Doe 3 dingen voor groenlingen

vrijdag, 28 november 2025 (10:46) - Vogelbescherming

In dit artikel:

Groenlingen zijn olijfgroene, forse vinken die in tuinen van groene woonwijken op hun plek zijn — ze vermijden open velden en aaneengesloten bos, maar houden van afwisseling in de bebouwde omgeving. De vogels verdwijnen echter steeds vaker uit tuintellingen; je kunt ze makkelijk helpen en de kans vergroten dat er een groepje in je tuin neerstrijkt met drie eenvoudige maatregelen.

1) Zaai zwarte zonnebloempitten in het voorjaar: prik met een stokje gaatjes, leg de pitten erin en dek ze af. Van juli tot september bloeien de planten en in september–oktober zijn de zaden rijp. Groenlingen zijn dol op zonnebloempitten en gebruiken hun stevige snavel om de pitten uit de dop te trillen. Ook andere tuinvogels zoals putters en mezen profiteren hiervan.

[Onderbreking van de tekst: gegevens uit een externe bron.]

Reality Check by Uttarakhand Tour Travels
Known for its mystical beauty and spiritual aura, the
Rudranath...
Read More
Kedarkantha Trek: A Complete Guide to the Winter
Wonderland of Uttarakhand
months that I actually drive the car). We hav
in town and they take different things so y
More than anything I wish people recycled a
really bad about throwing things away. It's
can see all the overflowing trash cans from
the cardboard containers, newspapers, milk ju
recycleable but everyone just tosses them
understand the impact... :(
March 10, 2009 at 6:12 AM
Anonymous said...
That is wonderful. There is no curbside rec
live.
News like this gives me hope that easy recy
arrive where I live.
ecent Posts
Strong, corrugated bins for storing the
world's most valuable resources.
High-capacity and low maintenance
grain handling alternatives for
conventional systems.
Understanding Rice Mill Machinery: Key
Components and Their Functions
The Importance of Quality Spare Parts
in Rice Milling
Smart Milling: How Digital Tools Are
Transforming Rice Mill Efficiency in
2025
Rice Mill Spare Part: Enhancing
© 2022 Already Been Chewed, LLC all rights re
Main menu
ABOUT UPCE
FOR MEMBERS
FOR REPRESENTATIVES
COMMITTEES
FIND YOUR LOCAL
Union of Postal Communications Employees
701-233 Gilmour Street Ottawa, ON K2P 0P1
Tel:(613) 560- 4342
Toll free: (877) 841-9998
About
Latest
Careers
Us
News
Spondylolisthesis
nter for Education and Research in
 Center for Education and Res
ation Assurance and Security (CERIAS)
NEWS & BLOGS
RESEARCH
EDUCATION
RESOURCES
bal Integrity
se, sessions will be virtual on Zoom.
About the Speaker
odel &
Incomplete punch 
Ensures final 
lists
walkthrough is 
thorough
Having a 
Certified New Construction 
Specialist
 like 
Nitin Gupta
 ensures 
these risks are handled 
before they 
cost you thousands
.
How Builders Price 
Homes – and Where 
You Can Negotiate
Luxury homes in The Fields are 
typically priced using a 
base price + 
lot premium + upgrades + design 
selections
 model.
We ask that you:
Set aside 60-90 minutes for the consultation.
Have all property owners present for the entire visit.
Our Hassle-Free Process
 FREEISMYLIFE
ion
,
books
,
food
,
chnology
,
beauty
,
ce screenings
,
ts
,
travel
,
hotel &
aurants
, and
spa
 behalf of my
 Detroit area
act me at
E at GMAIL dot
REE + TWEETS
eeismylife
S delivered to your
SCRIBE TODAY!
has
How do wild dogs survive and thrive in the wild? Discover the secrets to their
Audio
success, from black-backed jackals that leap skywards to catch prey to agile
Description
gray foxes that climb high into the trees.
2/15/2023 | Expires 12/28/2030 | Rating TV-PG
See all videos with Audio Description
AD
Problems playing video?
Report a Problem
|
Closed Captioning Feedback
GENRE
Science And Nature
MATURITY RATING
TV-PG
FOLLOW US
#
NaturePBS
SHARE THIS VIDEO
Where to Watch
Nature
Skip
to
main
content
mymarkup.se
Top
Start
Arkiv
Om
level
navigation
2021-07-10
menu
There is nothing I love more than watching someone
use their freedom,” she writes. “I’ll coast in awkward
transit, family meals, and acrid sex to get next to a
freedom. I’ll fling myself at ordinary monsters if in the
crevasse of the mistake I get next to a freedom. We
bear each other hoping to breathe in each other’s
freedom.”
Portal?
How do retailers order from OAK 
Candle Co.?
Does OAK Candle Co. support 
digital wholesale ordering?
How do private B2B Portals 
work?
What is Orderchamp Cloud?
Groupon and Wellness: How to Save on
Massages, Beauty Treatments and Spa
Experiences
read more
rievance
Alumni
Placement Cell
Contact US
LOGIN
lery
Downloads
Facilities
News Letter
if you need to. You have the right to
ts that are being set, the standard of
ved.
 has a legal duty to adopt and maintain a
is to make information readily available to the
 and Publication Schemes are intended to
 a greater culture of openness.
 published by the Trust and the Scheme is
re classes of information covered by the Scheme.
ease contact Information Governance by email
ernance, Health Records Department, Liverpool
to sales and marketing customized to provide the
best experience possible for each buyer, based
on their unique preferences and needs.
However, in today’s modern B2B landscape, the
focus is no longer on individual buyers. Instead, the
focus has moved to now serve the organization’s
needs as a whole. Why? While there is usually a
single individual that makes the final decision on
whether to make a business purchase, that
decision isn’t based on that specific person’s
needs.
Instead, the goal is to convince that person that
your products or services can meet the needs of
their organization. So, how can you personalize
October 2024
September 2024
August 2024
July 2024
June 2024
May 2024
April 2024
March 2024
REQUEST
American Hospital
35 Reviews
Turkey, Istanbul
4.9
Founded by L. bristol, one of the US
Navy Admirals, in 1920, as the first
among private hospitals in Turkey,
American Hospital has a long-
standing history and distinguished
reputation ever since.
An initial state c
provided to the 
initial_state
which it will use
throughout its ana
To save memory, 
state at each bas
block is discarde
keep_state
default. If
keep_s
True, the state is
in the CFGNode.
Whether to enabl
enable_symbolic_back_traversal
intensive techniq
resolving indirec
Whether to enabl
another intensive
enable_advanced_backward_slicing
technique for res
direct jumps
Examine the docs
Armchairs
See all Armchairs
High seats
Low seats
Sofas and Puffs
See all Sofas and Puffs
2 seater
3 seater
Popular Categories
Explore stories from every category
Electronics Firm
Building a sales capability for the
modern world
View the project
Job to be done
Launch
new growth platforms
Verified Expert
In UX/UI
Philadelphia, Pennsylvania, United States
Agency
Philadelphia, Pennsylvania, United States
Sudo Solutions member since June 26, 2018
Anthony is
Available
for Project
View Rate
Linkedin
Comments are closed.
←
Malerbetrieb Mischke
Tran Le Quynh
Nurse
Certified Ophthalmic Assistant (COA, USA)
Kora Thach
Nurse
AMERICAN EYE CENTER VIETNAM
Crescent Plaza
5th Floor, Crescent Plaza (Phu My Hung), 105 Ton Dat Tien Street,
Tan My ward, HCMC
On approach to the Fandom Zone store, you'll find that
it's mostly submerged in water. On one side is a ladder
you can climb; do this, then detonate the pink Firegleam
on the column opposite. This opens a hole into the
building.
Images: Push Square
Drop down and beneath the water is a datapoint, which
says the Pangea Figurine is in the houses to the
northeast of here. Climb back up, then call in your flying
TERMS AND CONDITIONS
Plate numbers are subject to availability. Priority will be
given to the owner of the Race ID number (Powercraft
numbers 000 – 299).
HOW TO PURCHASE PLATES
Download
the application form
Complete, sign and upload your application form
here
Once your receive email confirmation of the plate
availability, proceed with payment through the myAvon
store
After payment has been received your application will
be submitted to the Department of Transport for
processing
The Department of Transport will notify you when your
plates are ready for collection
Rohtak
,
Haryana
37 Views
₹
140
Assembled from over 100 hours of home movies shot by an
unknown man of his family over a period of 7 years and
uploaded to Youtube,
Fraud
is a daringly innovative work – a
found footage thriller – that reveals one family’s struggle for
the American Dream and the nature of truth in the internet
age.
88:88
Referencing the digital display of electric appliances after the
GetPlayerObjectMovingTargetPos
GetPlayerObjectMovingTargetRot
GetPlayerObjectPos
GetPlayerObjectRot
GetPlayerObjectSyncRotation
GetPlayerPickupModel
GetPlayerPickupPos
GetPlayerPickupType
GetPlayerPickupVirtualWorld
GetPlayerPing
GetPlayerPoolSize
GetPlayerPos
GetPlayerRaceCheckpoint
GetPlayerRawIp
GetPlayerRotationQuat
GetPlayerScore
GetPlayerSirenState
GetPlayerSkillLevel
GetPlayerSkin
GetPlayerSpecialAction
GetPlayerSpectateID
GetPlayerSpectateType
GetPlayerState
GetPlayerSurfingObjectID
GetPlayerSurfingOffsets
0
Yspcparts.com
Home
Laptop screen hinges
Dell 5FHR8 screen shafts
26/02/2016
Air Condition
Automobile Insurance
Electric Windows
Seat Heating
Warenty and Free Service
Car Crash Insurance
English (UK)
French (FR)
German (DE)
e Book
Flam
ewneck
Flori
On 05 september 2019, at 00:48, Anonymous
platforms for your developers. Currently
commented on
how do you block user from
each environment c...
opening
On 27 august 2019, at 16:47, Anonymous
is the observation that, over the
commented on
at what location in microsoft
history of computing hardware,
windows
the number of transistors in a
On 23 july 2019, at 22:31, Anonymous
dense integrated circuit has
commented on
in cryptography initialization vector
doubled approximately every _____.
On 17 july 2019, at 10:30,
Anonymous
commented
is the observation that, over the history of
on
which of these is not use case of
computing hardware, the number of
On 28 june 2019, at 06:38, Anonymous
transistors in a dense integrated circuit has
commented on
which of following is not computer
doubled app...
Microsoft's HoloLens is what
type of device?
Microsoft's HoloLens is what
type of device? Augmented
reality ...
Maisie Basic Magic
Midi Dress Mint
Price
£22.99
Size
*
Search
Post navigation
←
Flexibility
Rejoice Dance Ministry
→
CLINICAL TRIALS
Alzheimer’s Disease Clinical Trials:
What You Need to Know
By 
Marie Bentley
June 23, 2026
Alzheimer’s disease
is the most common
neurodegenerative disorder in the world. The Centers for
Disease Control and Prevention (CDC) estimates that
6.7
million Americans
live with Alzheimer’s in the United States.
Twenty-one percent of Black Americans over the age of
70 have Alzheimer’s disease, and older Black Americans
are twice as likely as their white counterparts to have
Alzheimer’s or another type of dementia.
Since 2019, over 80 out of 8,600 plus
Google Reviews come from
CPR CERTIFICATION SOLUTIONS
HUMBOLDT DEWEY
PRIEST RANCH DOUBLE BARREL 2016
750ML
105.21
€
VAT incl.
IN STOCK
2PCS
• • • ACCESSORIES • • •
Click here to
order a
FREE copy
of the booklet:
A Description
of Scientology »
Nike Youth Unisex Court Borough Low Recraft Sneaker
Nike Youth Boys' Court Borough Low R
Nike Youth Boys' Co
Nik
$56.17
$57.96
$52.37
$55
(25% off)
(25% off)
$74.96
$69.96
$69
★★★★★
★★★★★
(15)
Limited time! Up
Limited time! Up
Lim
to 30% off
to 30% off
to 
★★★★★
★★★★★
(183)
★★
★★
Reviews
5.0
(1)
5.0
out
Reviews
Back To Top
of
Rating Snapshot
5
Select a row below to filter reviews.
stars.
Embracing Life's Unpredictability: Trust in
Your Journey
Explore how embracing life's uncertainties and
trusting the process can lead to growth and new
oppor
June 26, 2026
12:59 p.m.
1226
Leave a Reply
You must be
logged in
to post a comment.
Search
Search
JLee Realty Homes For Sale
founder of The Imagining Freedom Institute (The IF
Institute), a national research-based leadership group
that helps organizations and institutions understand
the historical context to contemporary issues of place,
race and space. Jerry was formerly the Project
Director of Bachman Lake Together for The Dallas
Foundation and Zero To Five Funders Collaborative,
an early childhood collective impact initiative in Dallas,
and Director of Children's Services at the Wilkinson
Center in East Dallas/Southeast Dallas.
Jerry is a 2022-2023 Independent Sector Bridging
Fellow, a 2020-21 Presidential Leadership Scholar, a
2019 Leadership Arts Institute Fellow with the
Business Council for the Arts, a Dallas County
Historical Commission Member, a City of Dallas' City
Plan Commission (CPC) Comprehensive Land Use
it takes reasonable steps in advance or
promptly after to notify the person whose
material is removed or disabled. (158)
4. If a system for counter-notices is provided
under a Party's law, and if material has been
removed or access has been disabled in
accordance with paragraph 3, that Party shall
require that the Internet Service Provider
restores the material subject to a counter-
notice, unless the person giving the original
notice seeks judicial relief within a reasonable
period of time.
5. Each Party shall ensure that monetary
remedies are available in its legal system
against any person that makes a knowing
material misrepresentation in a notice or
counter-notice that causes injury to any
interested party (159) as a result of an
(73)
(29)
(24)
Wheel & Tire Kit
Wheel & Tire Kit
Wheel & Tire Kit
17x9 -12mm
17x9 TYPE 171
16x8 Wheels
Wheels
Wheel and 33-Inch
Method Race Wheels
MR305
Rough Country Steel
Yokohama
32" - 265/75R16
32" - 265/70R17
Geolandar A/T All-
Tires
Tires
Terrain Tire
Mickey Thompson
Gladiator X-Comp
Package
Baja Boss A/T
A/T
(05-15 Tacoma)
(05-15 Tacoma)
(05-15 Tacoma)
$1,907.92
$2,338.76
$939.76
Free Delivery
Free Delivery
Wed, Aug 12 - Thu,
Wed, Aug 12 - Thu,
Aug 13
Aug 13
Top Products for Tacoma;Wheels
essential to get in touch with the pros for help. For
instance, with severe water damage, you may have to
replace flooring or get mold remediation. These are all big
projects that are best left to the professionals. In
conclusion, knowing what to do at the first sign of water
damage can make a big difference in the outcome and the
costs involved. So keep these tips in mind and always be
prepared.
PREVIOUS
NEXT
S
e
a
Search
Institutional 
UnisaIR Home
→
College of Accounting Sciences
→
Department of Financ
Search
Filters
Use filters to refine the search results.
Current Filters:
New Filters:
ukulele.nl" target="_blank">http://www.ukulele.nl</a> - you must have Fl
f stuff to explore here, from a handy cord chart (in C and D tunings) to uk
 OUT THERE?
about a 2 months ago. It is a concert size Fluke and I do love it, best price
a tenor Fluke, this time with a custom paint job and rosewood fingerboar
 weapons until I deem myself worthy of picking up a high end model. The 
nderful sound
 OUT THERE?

2) Plant een hondsroos (of vergelijkbare rozenstruik) en daarnaast een dichte struik waar vogels kunnen rusten en broeden, bijvoorbeeld sleedoorn, vuurdoorn of jeneverbes. Rozenbottels vormen in het najaar een smakelijke voedselbron voor groenlingen.

3) Let op ziekte: groenlingen kunnen getroffen worden door de parasitaire aandoening ‘Het Geel’. Aangetaste vogels zijn sloom, bol van houding en minder schuw. Meld zieke dieren aan het Dutch Wildlife Health Centre (DWHC). Als je voert en ziekte ziet, stop dan tijdelijk met voeren en maak voer- en drinkplaatsen dagelijks schoon om verspreiding te voorkomen.

Tot slot: verwarring met de sijs komt voor (vooral ’s winters), maar groenlingen zijn forser en hebben een dikkere snavel; sijzen tonen meer contrast in geel-zwart-groen en zitten vaak in elzen en berken. Met relatief kleine ingrepen maak je je tuin aantrekkelijker en help je een achteruitgaande tuinvogel.